Il est aberrant qu’aucune initiative n’ait été prise pour la protection des enfants et l’interdiction formelle de leurs transports à motos. Les actions conjoncturelles de la police et des gendarmes suffisent-elle à freiner cette frénésie hors-la-loi. Dura lex sed lex, la loi est dure,mais c’est la loi,doit être implantée et instaurée en tout temps,et en tout lieu.
Un bien triste constat d’une anomie criarde d’une ville broyant du noir depuis des décennies, chaque nouveau wali s’affiche à ses débuts comme l’homme idoine pour sortir, Médéa et ses contrées proches et lointaines, de sa torpeur organisant, à tour de bras, rencontres et meetings avec la société civile, des garrulités sans importance, longuement applaudis par les thuriféraires du puissant du moment pour être dans ses bonnes grâces, ceux-là même que le wali-bâtisseur Abdelkader Zoukh abhorrait, bonne ou mauvaise était sa gestion.
Mais au demeurant il a laissé derrière lui un héritage architectural très conséquent, redorant son blason pour un temps. Et du coup, se rappeler qu’aucun projet étatique de développement n’a été alloué à la wilaya sinistrée qu’est devenu Médéa, grâce à l’oubli de ses sénateurs et ‘’dépités’’, affairistes affairés, beaucoup plus enclins à penser à leurs intérêts qu’à ceux de leur région.
M. le wali, ne vous fiez pas aux flagorneurs et zélateurs de tous bords, aux mal élus qui gèrent les mélancolies, les misères et la mal vie, et les conditions qui rendent la vie dure à vos citoyens, sortez incognito, sans tambours, ni trompettes et constatez par vous-même, et tâtez le pouls de la cité, censée être la vitrine toute flamboyante de capitale politique de la région.
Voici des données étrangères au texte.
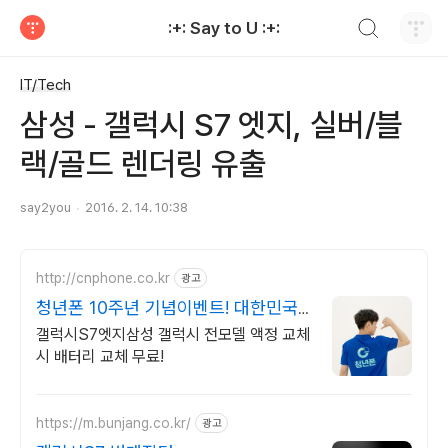
검색하기
:+: Say to U :+:
티스토리
IT/Tech
삼성 - 갤럭시 S7 엣지, 실버/블
랙/골드 렌더링 유출
say2you
2016. 2. 14. 10:38
http://cnphone.co.kr
광고
청년폰 10주년 기념이벤트! 대한민국
대표 휴대폰수리매입
갤럭시S7엣지삼성 갤럭시 전모델 액정 교체
시 배터리 교체 무료!
https://m.bunjang.co.kr/
광고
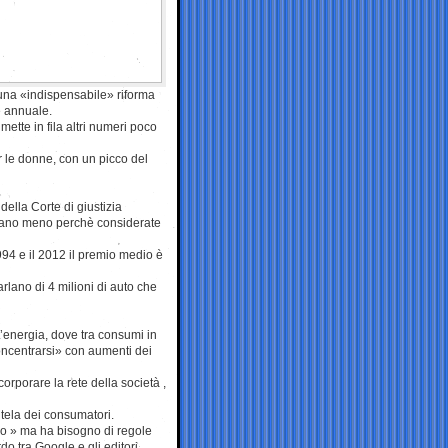
r una «indispensabile» riforma
e annuale.
 mette in fila altri numeri poco
er le donne, con un picco del
ella Corte di giustizia
avano meno perchè considerate
994 e il 2012 il premio medio è
arlano di 4 milioni di auto che
L’energia, dove tra consumi in
 concentrarsi» con aumenti dei
orporare la rete della società ,
tutela dei consumatori.
po » ma ha bisogno di regole
rdo tra Google e gli editori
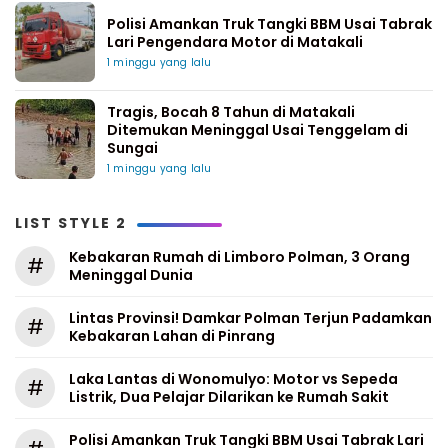
Polisi Amankan Truk Tangki BBM Usai Tabrak
Lari Pengendara Motor di Matakali
1 minggu yang lalu
Tragis, Bocah 8 Tahun di Matakali
Ditemukan Meninggal Usai Tenggelam di
Sungai
1 minggu yang lalu
LIST STYLE 2
Kebakaran Rumah di Limboro Polman, 3 Orang
#
Meninggal Dunia
Lintas Provinsi! Damkar Polman Terjun Padamkan
#
Kebakaran Lahan di Pinrang
Laka Lantas di Wonomulyo: Motor vs Sepeda
#
Listrik, Dua Pelajar Dilarikan ke Rumah Sakit
Polisi Amankan Truk Tangki BBM Usai Tabrak Lari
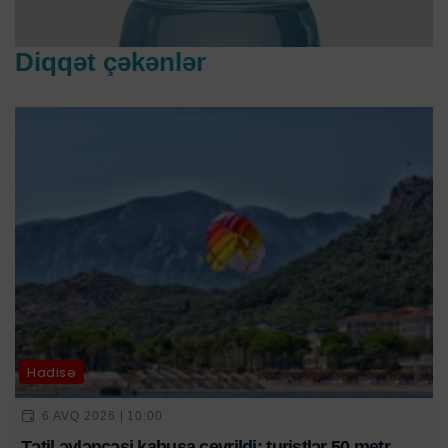
Diqqət çəkənlər
Hadisə
6 AVQ 2026 | 10:00
Tətil əyləncəsi kabusa çevrildi: turistlər 50 metr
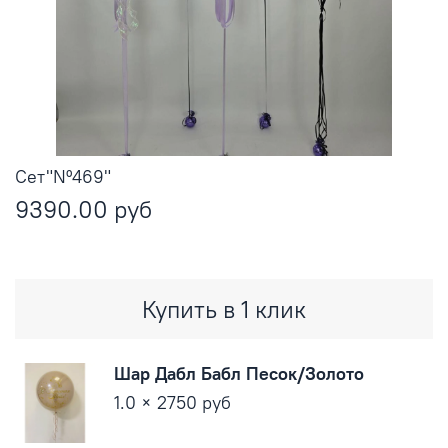
Сет"Nº469"
9390.00 руб
Купить в 1 клик
Шар Дабл Бабл Песок/Золото
1.0 × 2750 руб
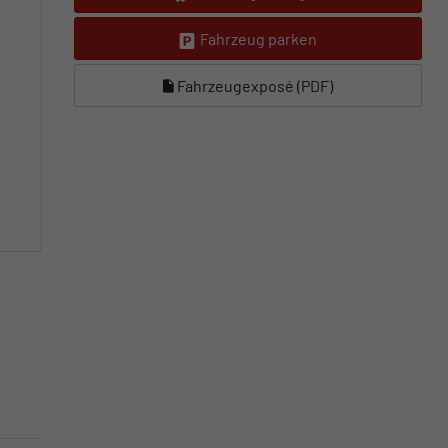
Fahrzeug parken
Fahrzeugexposé (PDF)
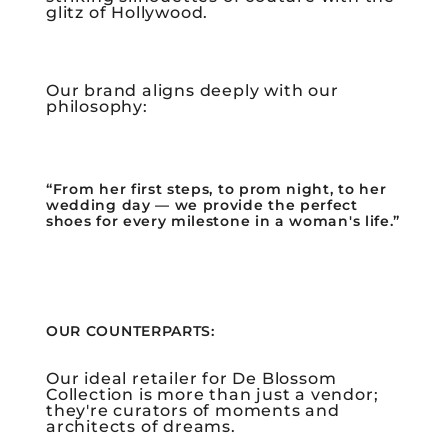
glitz of Hollywood.
Our brand aligns deeply with our
philosophy:
“From her first steps, to prom night, to her
wedding day — we provide the perfect
shoes for every milestone in a woman's life.”
OUR COUNTERPARTS:
Our ideal retailer for De Blossom
Collection is more than just a vendor;
they're curators of moments and
architects of dreams.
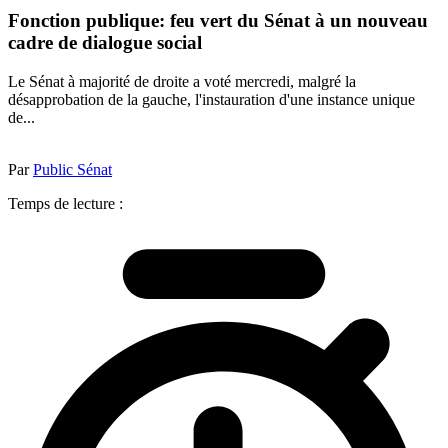
Fonction publique: feu vert du Sénat à un nouveau
cadre de dialogue social
Le Sénat à majorité de droite a voté mercredi, malgré la
désapprobation de la gauche, l'instauration d'une instance unique
de...
Par
Public Sénat
Temps de lecture :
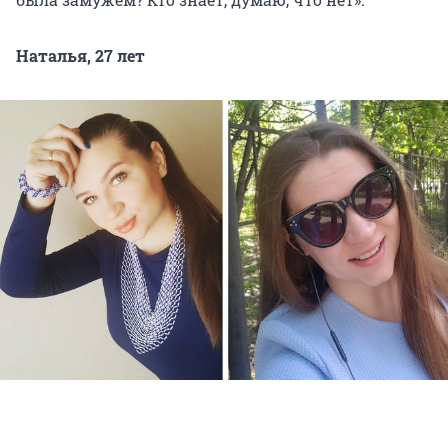
Наталья, 27 лет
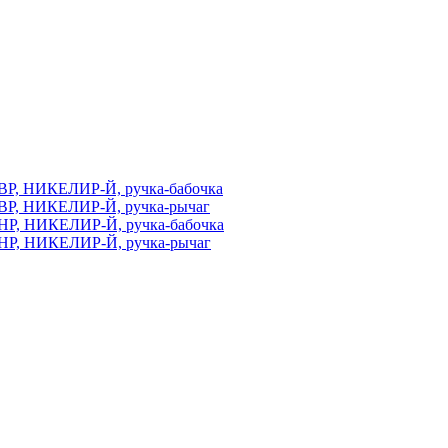
ВР, НИКЕЛИР-Й, ручка-бабочка
ВР, НИКЕЛИР-Й, ручка-рычаг
НР, НИКЕЛИР-Й, ручка-бабочка
НР, НИКЕЛИР-Й, ручка-рычаг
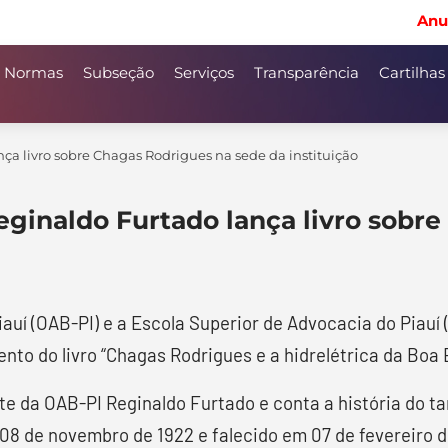
Anu
Normas
Subseção
Serviços
Transparência
Cartilhas
ça livro sobre Chagas Rodrigues na sede da instituição
eginaldo Furtado lança livro sobr
auí (OAB-PI) e a Escola Superior de Advocacia do Piauí
mento do livro “Chagas Rodrigues e a hidrelétrica da Boa
nte da OAB-PI Reginaldo Furtado e conta a história do 
08 de novembro de 1922 e falecido em 07 de fevereiro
Vous présidez aux destinées de cette ville et de ses contrées proches et lointaine, vos administrés placent en vous mille espoirs et aspirations, rééditez et réalisez le grand travail de Tizi-Ouzou et laissez derrière vous des empreintes architecturales pour la postérité.
Vœu pieu, sera-t-il réalisé ? Allez savoir.